# Thread: I am having trouble graphing this.

1. ## I am having trouble graphing this.

a plane leaves an airport and travels 624km due east. It then turns toward the north and travels another 326 km. It then turns again less than 180 degrees and travels another 846 km directly back to the airport. Through what angles did it turn?

I get the east at 624 then north from there at 326. But what does it mean turns again less than 180 degrees and travels another 846?

Stuck on this, help if you can, thanks

What does it mean turns again less than 180 degrees and travels another 846?
This means it turns some angle that it tells us leads back to the airport. Since we are northeast of the airport, any angle 0-180 degrees to the east would be moving away from the airport in an eastern direction. So the angle is going to be less than 180 degrees to the left because the plane takes this path back to the airport which is southwest of 624 km east, 326 km north.

The picture for this is a triangle. A base leg 624 km (east), another leg or the height 326 km (north) and a hypotenuse 846 km (west-southwest). To solve you can use your inverse sine

We're looking for angle X at the top of the triangle so

$\displaystyle (\sin{X})= \frac{624}{846}$

$\displaystyle (\cos{X})= \frac{326}{846}$

$\displaystyle (\tan{X})= \frac{624}{326}$

3. only problem is $\displaystyle 624^2 + 326^2 \ne 846^2$ ... something's not right.

. It then turns toward the north and travels another 326 km.
Aha this is where the problem lies. The triangle is not right, the plane turns 'toward the north' not 'due north', so basically your triangle is slanted and we have to solve for the three angles.

5. The law of cosines states the cosine angle A between the sides 846 and 624 is equal to $\displaystyle \frac{b^2+c^2-a^2}{2bc}$ where a is the side opposite angle A, b the side opposite angle B and c the side opposite angle C (I labeled the angles counter-clockwise after A)

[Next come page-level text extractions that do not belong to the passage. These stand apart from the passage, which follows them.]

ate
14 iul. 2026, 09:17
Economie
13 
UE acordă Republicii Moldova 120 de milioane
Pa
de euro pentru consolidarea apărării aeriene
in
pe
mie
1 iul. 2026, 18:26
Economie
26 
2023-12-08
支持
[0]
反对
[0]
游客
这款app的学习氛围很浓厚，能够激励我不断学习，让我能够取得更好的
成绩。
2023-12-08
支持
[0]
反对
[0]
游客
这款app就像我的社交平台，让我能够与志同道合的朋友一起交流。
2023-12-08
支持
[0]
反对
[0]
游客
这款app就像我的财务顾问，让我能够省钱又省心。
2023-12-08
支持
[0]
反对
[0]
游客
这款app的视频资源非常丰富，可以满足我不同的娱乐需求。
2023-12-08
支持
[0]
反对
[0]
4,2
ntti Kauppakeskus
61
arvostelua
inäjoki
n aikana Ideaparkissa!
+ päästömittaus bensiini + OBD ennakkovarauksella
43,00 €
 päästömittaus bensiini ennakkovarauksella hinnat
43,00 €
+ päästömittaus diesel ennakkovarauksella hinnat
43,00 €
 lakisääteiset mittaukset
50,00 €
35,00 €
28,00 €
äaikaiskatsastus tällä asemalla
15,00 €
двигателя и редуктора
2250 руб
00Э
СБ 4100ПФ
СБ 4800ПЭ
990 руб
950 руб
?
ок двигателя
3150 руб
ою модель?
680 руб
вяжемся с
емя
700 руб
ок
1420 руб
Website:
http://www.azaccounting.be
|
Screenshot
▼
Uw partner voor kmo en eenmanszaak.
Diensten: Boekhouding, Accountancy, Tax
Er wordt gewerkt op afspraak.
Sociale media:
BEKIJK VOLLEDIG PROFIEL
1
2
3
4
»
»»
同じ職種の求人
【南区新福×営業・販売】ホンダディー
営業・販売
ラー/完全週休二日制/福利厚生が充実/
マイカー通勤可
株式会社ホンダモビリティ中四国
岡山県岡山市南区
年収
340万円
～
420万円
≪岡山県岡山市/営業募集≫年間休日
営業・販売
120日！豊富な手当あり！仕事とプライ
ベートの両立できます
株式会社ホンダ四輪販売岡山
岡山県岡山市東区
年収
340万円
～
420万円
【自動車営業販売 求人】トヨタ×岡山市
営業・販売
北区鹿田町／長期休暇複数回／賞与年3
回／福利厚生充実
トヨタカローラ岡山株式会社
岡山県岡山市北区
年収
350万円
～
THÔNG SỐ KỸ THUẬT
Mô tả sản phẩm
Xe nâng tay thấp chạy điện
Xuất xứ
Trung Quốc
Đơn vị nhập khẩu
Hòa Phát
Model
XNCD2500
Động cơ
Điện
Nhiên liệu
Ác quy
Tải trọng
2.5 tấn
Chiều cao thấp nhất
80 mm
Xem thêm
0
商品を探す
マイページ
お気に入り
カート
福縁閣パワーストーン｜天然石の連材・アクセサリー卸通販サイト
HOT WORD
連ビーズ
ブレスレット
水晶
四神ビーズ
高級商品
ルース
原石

Starting by finding the measure of angle A:

$\displaystyle \cos^{-1}(\cos{A})=\cos^{-1}(\frac{b^2+c^2-a^2}{2bc})$

$\displaystyle \cos^{-1}(\cos{A})=\cos^{-1}(\frac{846^2+624^2-326^2}{2(846)(624)})$ so m<A is about 18.9 degrees.

$\displaystyle \cos^{-1}(\cos{C})=\cos^{-1}(\frac{a^2+b^2-c^2}{2ab})$

$\displaystyle \cos^{-1}(\cos{C})=\cos^{-1}(\frac{326^2+846^2-624^2}{2(326)(846)})$ so m<C is about 38.3 degrees.

180-(38.3+18.9)=about 122.8 degrees for angle B

m<A= approx. 18.9 degrees
m<B= approx. 122.8 degrees
m<C= approx. 38.3 degrees

This makes sense in the problems context since it turns north at angle B the angle should be greater than 90 degrees =)

6. Thank you all for the reply. I understand this now.